|
|
|
|
|
by clamchowder
496 days ago
|
|
"don't run any faster than a sequence of simpler instructions" This is false. You can find examples of both x86-64 and aarch64 CPUs that handle indexed addressing with no extra latency penalty. For example AMD's Athlon to 10H family has 3 cycle load-to-use latency even with indexed addressing. I can't remember off the top of my head which aarch64 cores do it, but I've definitely come across some. For the x86-64/aarch64 cores that do take additional latency, it's often just one cycle for indexed loads. To do indexed addressing with "simple" instructions, you'd need at a shift and dependent add. That's two extra cycles of latency. |
|
But that is all missing the point of "true but irrelevant".
You can't just compare the speed of an isolated scaled indexed load/store. No one runs software that consists only, or even mostly, of isolated scaled indexed load/store.
You need to show that there is a measurable and significant effect on overall execution speed of the whole program to justify the extra hardware of jamming all of that into one instruction.
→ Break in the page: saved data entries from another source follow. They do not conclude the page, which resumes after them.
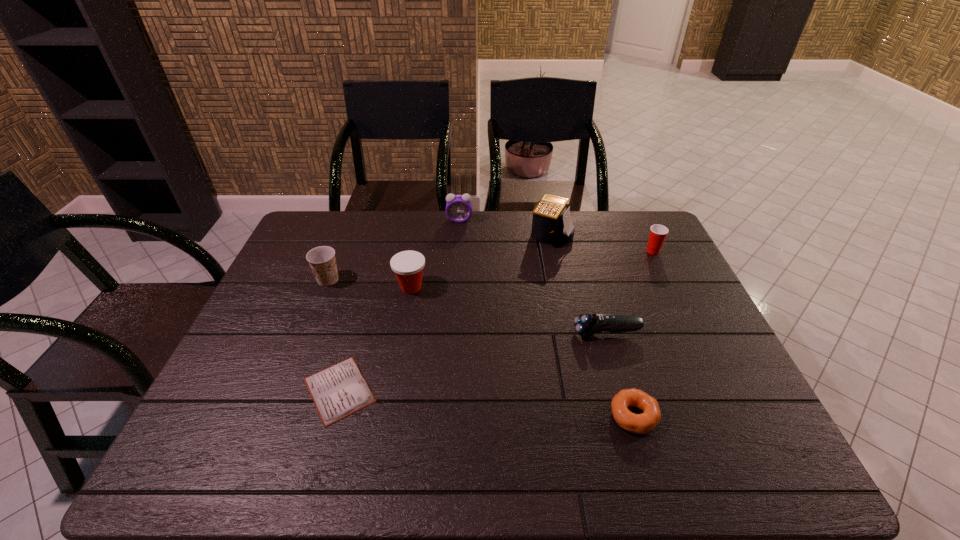 I want to click on calculator situated at the far edge, so click(x=551, y=224).

The width and height of the screenshot is (960, 540). Identify the location of alarm clock at the far edge. (458, 207).

Find the location of a particular element. This screenshot has height=540, width=960. Dixie cup located in the far edge section of the desktop is located at coordinates (658, 232).

You are a GUI agent. You are given a task and a screenshot of the screen. Output one action in this format:
    pyautogui.click(x=<x>, y=<y>)
    Task: Click on the object present at the near edge
    The height and width of the screenshot is (540, 960).
    Given the screenshot: What is the action you would take?
    click(643, 423)

Where is `object that is at the left edge`? The width and height of the screenshot is (960, 540). object that is at the left edge is located at coordinates (322, 261).

Find the location of a particular element. object present at the right edge is located at coordinates (658, 232).

Image resolution: width=960 pixels, height=540 pixels. In order to click on object present at the far right corner in this screenshot , I will do `click(658, 232)`.

Find the location of a particular element. The image size is (960, 540). vacant point at the far edge is located at coordinates (588, 214).

Where is `free region at the near edge of the desktop`? free region at the near edge of the desktop is located at coordinates (396, 438).

Where is `vacant space at the left edge of the desktop`? Image resolution: width=960 pixels, height=540 pixels. vacant space at the left edge of the desktop is located at coordinates pos(304,266). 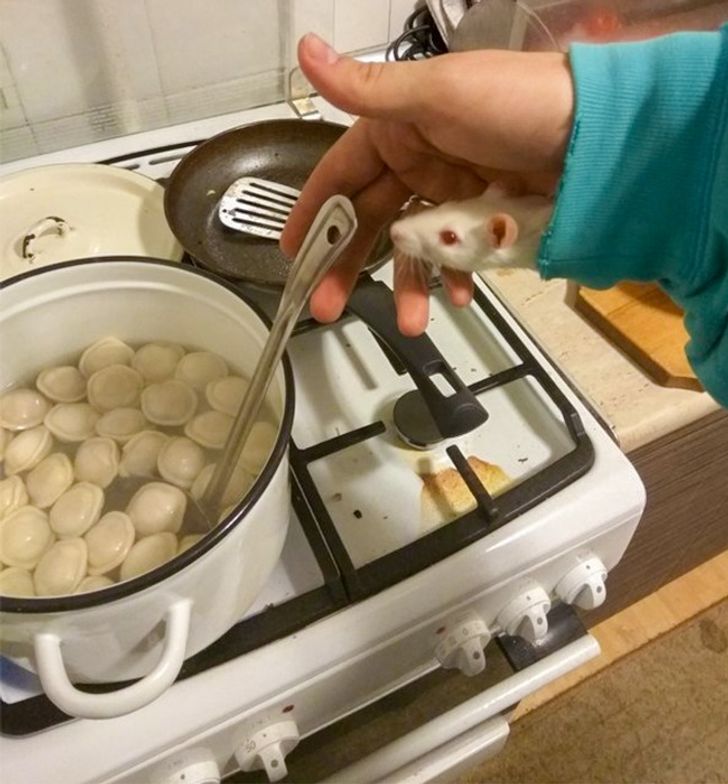 Find the location of a particular element. The width and height of the screenshot is (728, 784). knobs is located at coordinates click(x=470, y=643). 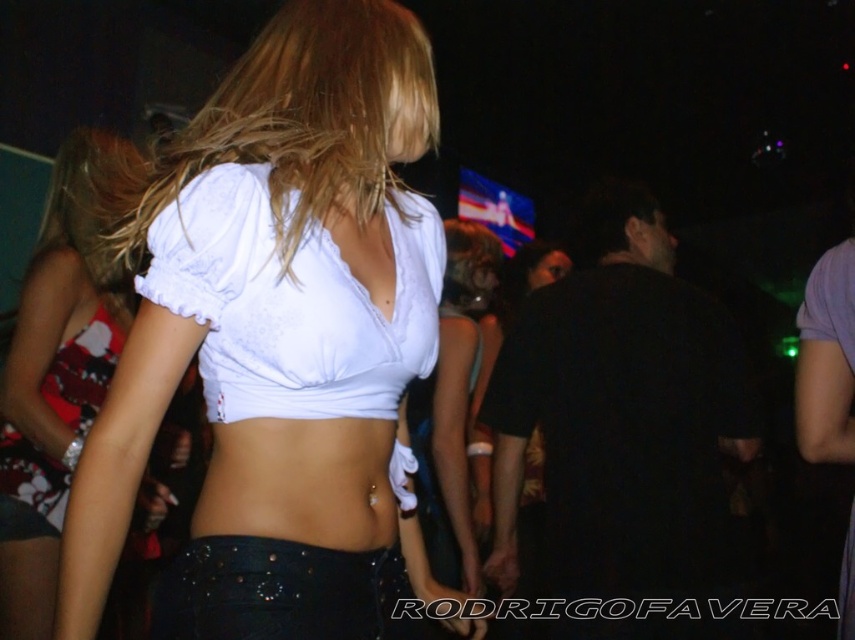 Is white matte fabric top at center positioned before blondehair at center?

Yes, white matte fabric top at center is in front of blondehair at center.

Where is `white matte fabric top at center`? The height and width of the screenshot is (640, 855). white matte fabric top at center is located at coordinates (276, 337).

Where is `white matte fabric top at center`? white matte fabric top at center is located at coordinates (276, 337).

Is blondehair at center above white cotton top at center?

Correct, blondehair at center is located above white cotton top at center.

Can you confirm if blondehair at center is positioned to the right of white cotton top at center?

Indeed, blondehair at center is positioned on the right side of white cotton top at center.

The height and width of the screenshot is (640, 855). What do you see at coordinates (290, 129) in the screenshot? I see `blondehair at center` at bounding box center [290, 129].

Find the location of `blondehair at center`. blondehair at center is located at coordinates (290, 129).

Does point (410, 90) come farther from viewer compared to point (476, 580)?

No, (410, 90) is closer to viewer.

Who is more distant from viewer, (143, 177) or (476, 556)?

Positioned behind is point (476, 556).

Where is `blondehair at center`? The width and height of the screenshot is (855, 640). blondehair at center is located at coordinates (290, 129). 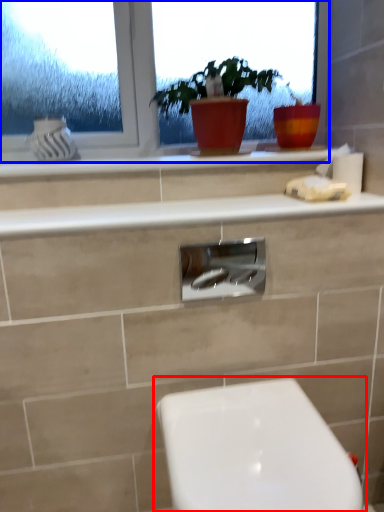 Question: Which object appears closest to the camera in this image, toilet (highlighted by a red box) or window (highlighted by a blue box)?

Choices:
 (A) toilet
 (B) window

Answer: (A) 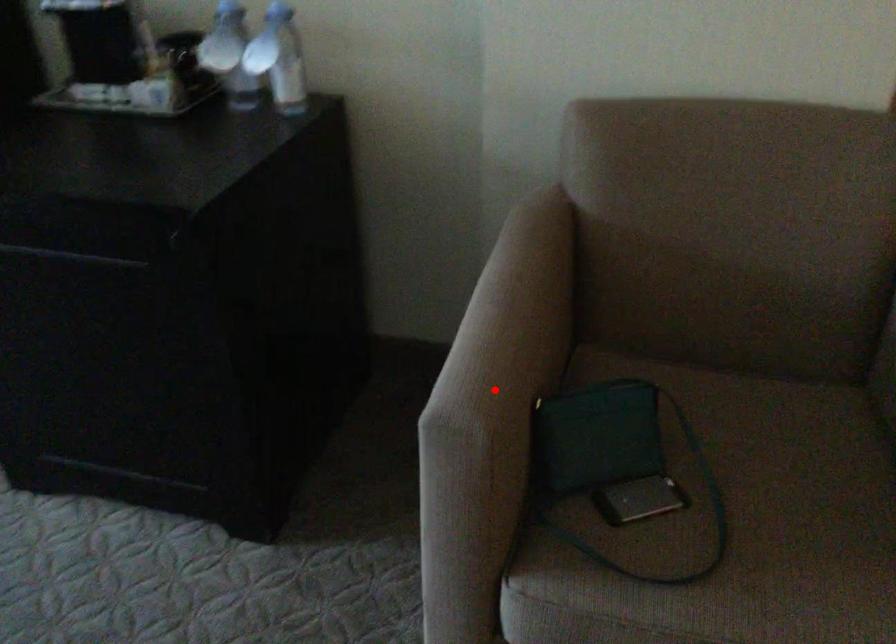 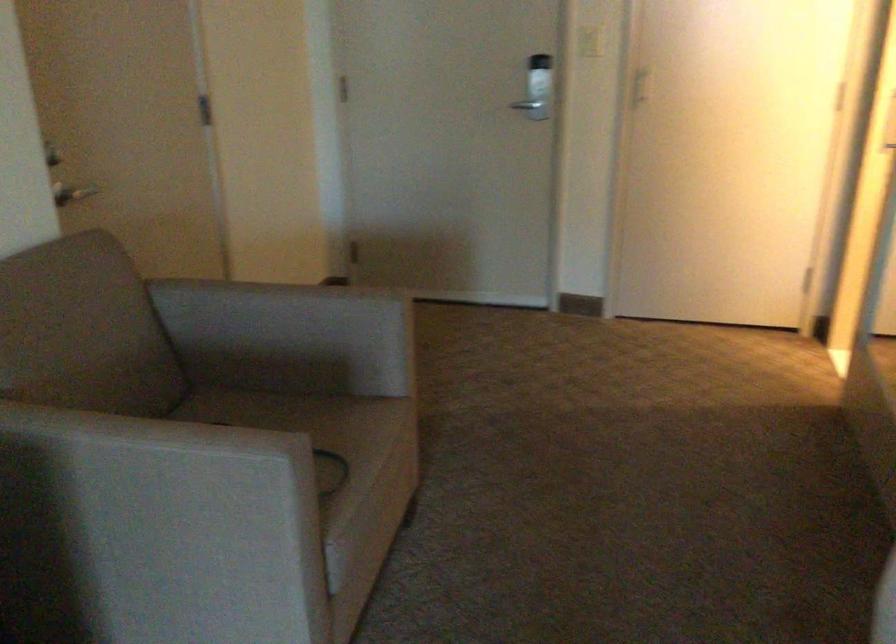 Question: I am providing you with two images of the same scene from different viewpoints. Image1 has a red point marked. In image2, the corresponding 3D location appears at what relative position? Reply with the corresponding letter.

Choices:
 (A) Closer
 (B) Farther

Answer: (B) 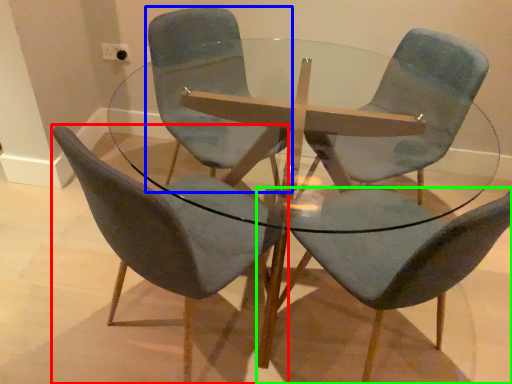 Question: Which is farther away from chair (highlighted by a red box)? chair (highlighted by a blue box) or chair (highlighted by a green box)?

Choices:
 (A) chair
 (B) chair

Answer: (A) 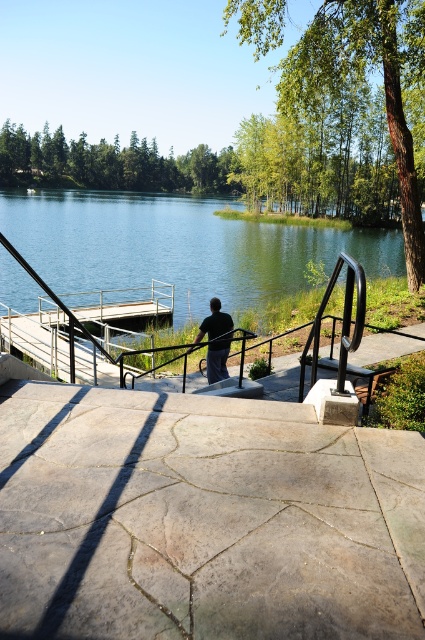 You are standing on the stone staircase and want to take a photo of the dark gray fabric pants at center and the green water at center. Which object should you focus on first if you want to include both in your photo without moving the camera?

The green water at center is positioned on the left side of dark gray fabric pants at center, so you should focus on the dark gray fabric pants at center first to ensure both are in frame.

You are standing at the top of the stone staircase and want to walk down to the dock. The green water at center is 12.30 meters from the camera. Can you safely walk down the stone steps to reach the water without getting your feet wet?

The green water at center is 12.30 meters from the camera, so yes, you can safely walk down the stone steps to reach the water without getting your feet wet since the distance is sufficient to avoid the water. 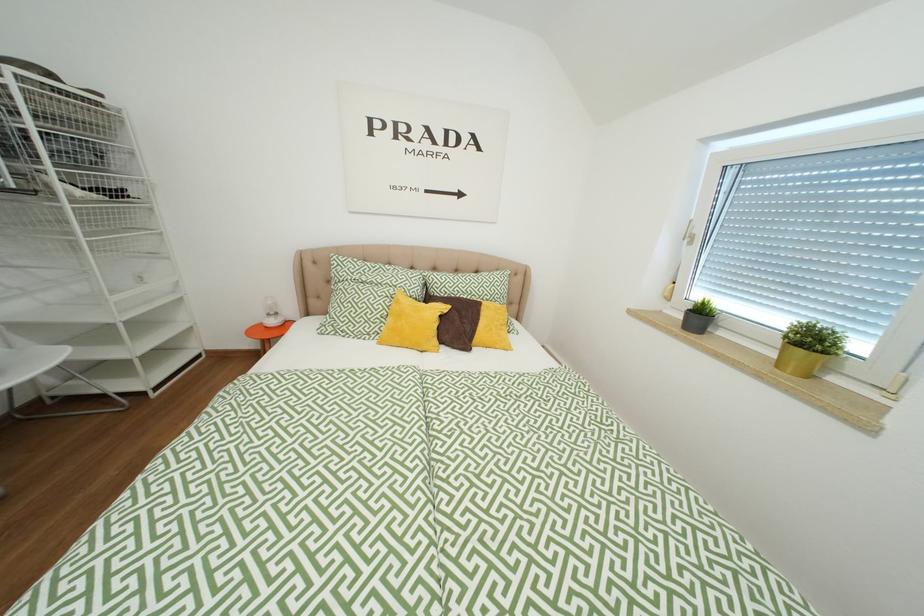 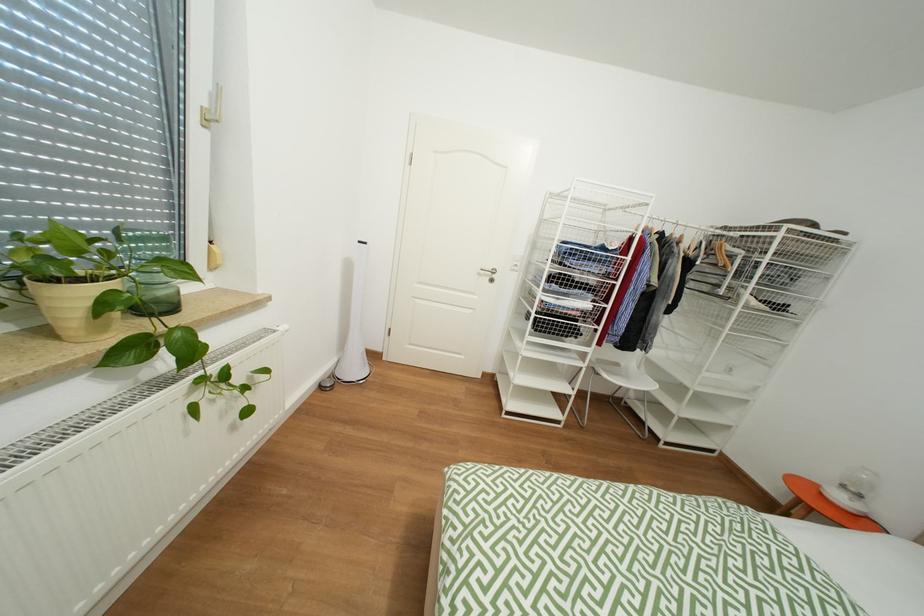 Question: The camera is either moving clockwise (left) or counter-clockwise (right) around the object. The first image is from the beginning of the video and the second image is from the end. Is the camera moving left or right when shooting the video?

Choices:
 (A) Left
 (B) Right

Answer: (B)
A good start would be to modify the compiler for your x86 or Arm to not use those instructions and see if you can detect the difference on SPEC or your favourite real-world workload -- the same experiment that Cocke conducted on IBM 370 and Patterson conducted on VAX.
But even that won't catch the possibility that a RISC-V CPU might need slightly more clock cycles but the processor is enough simpler that it can clock slightly higher. Or enough smaller that you can use less energy or put more cores in the same area of silicon.
And as I said, in the cases where the speed actually matters it's probably in a loop and strength-reduced anyway.
It's so lazy and easy to say that for every single operation faster is better, but many operations are not common enough to matter.